Question

$Ge\left(II\right)$ compounds are powerful reducing agents where as $Pb\left(IV\right)$ compounds are strong oxidants. It can be due to:

• A. $Pb\text{is more electronegative than}Ge$
• B. $\text{Ionisation potential of lead is less than that of}Ge$
• C. $\text{Ionic radii of}P{b}^{2+}andP{b}^{4+}\text{are larger than those of}G{e}^{2+}andG{e}^{4+}$
  
• D. $\text{More pronounced inert pair effect in lead than in}Ge$

Answer 1

The correct option is D $\text{More pronounced inert pair effect in lead than in}Ge$

The pair of electrons in valence $s-$orbital is reluctant to take part in bond formation due to poor shielding effect of $d-andf-$ electron in heavier elements.
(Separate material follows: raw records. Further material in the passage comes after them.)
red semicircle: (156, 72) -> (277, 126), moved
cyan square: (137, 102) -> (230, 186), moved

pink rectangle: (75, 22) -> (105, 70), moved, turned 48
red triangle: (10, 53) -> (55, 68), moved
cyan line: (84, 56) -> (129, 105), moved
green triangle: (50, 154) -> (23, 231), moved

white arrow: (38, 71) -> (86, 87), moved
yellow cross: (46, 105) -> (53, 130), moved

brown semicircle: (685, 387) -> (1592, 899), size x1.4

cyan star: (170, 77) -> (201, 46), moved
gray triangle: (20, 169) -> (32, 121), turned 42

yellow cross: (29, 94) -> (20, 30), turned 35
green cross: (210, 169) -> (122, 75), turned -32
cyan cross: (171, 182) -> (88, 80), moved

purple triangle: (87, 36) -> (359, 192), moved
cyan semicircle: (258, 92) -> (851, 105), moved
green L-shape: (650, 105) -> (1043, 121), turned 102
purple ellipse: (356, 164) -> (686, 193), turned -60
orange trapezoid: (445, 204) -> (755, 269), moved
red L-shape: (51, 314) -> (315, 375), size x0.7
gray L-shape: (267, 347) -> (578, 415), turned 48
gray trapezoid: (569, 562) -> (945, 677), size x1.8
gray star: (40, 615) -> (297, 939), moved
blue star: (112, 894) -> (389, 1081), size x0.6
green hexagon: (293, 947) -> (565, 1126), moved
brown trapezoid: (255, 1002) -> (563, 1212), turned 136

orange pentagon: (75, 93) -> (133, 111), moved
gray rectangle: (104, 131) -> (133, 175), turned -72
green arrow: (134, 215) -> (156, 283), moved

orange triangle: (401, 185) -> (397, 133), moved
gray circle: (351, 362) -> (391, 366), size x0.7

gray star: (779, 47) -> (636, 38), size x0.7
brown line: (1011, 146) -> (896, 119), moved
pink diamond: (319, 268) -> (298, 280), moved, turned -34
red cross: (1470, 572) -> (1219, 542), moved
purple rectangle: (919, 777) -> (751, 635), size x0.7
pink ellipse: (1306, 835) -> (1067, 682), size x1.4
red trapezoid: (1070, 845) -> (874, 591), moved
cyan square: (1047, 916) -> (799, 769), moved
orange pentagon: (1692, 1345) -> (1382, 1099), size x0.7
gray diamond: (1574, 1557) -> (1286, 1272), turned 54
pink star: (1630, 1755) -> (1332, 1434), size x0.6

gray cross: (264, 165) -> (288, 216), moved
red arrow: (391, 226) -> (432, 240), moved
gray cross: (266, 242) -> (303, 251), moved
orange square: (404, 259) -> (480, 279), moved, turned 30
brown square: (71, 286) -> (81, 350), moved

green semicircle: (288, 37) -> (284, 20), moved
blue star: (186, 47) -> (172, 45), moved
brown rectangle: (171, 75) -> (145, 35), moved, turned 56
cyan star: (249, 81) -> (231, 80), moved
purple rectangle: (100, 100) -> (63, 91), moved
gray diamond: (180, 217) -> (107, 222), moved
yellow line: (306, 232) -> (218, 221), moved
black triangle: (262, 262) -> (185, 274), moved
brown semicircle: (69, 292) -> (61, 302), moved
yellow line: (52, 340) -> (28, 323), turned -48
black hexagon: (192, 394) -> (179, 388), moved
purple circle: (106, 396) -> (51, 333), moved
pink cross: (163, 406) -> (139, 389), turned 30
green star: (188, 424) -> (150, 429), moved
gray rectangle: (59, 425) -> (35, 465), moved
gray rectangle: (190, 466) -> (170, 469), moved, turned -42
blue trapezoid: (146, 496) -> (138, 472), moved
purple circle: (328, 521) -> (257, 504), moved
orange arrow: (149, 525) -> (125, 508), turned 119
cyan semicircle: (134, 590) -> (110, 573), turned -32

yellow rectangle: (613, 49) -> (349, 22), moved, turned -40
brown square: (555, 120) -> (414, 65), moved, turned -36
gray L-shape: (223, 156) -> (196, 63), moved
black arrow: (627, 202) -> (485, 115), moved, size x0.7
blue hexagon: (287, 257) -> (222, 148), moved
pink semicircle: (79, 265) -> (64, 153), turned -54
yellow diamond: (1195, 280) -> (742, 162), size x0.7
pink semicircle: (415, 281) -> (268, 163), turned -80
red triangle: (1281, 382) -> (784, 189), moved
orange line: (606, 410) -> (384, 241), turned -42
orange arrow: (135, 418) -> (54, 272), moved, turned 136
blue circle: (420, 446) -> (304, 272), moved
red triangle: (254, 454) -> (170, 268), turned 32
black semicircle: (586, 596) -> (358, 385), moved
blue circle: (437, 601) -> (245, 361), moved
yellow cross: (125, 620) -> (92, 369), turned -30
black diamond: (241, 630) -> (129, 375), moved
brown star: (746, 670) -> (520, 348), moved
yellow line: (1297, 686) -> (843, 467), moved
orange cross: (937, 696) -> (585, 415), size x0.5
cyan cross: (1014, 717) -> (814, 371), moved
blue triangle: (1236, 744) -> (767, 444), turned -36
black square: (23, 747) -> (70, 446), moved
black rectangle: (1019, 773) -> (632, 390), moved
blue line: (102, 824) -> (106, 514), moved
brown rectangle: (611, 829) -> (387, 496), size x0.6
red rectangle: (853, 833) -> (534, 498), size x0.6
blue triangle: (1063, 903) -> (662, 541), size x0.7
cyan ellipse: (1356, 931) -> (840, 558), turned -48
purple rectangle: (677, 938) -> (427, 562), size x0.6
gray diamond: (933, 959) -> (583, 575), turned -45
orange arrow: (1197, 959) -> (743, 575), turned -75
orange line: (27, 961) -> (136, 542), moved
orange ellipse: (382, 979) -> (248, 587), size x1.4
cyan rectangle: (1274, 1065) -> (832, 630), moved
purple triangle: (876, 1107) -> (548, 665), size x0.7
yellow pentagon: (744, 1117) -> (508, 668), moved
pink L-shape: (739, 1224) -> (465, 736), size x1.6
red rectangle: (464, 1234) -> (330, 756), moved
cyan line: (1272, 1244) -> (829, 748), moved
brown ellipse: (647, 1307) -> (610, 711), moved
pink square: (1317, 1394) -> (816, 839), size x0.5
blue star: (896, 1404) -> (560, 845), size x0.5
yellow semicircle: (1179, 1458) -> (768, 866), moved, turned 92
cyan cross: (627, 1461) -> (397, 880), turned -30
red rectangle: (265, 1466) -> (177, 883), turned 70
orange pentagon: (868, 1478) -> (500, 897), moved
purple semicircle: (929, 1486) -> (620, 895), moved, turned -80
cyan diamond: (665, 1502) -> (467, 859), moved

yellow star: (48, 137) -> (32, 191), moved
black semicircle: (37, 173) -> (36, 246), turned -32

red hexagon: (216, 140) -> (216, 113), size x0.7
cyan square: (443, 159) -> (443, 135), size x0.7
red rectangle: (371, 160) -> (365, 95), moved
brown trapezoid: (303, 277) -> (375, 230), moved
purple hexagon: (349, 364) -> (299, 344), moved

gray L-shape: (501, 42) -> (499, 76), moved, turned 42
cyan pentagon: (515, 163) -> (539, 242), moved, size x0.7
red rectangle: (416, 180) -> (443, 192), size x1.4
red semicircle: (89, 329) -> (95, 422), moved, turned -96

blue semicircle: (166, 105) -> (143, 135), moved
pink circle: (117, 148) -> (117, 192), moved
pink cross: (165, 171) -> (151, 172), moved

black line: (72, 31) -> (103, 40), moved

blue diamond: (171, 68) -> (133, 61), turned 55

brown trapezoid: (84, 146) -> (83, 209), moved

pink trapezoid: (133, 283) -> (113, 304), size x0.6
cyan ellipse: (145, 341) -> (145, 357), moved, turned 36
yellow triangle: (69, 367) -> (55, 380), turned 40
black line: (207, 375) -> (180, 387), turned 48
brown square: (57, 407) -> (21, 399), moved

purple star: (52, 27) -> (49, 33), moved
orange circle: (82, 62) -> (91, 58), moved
This is known as inert pair effect.
It is generally observed in post transition metal compounds.
More pronounced inert pair effect is in lead than in $Ge$.
So, $Pb$ tends to be in $+2$ oxidation state where as $Ge$ is stable in $+4$ oxidation state.
Hence, $Pb\left(IV\right)$ compounds are reduced to $Pb\left(II\right)$ and acts as strong oxidants.
$Ge\left(II\right)$ compounds are oxidised to $Ge\left(IV\right)$ and acts as powerful reducing agents.